Our data indicate that excessive load, such as that incurred from running a marathon, had an effect—albeit a late one—on the tendon structure of healthy male runners. Yet the activities performed immediately after the marathon (from days 2 to 7) should be taken into consideration when interpreting the results of this study. Moreover, our findings should not be generalized because only male runners were included. Previous authors23 reported that tendon structures differed between men and women.

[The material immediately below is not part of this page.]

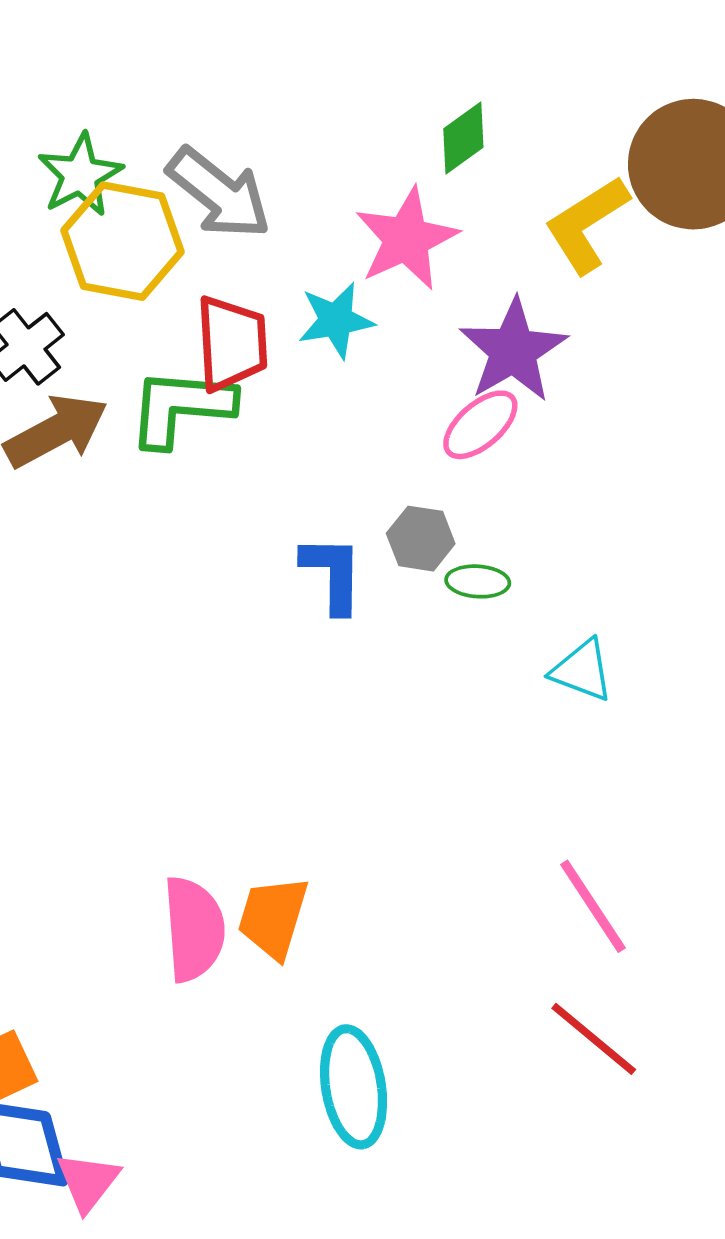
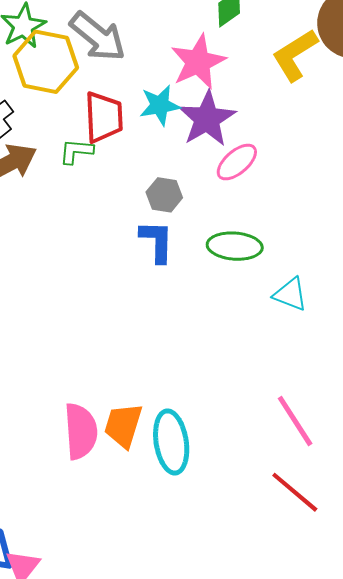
purple star: (513, 350) -> (207, 119), moved
green L-shape: (181, 407) -> (76, 151), size x0.6
gray hexagon: (421, 539) -> (164, 195), moved
green ellipse: (478, 581) -> (235, 246), size x1.6
cyan ellipse: (354, 1087) -> (171, 442), moved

This study had several limitations: the small number of participants and its observational nature, which allowed runners to perform activities in the week after the marathon. Additionally, the results should be interpreted with caution due to the variability of the participant characteristics, including age, running experience, and training volume. The tendon reaction might be driven by a complex interaction of those factors. Hence, the late reaction of the tendon to the load might have been caused not only by load accumulation but also by individual characteristics. Another limitation was that we used absolute values to differentiate tendon portions in order to facilitate comparisons with previous research. Thus, without taking into account the participants' heights (and, consequently, different tendon lengths) during the analysis, we may have erred in differentiating between the insertions and midportions of the tendons.
CONCLUSIONS
The structure of the Achilles tendon in recreational runners did not change 2 days after a marathon. However, by 7 days postmarathon, during which time additional running activities were performed, we identified changes at the insertion and midportion of the tendon, indicating an increase in the percentage of aligned tissue (especially echo type II) and decreases in the percentages of disorganized tissue (echo types III and IV). However, the changes in echo types III and IV were small (below the minimal detectable changes reported in a previous study30 ). The increase in the percentage of echo type II and decrease in the percentage of echo type I might represent the reactive stage of the continuum model. Our results provided new insights for clinicians, coaches, and athletes about the effect of load on Achilles tendon structure in terms of accumulation of load. Tendon structure seems to be influenced by the combination of running a marathon and the activities pursued shortly thereafter. This finding emphasizes the importance of an appropriate recovery period to prevent overuse injuries such as tendinopathy. Future investigators should evaluate the influences of different postmarathon activities and recovery periods on the tendon structure after running a marathon.
ACKNOWLEDGMENTS
This work was supported by the National Council for Scientific and Technological Development – Brazil.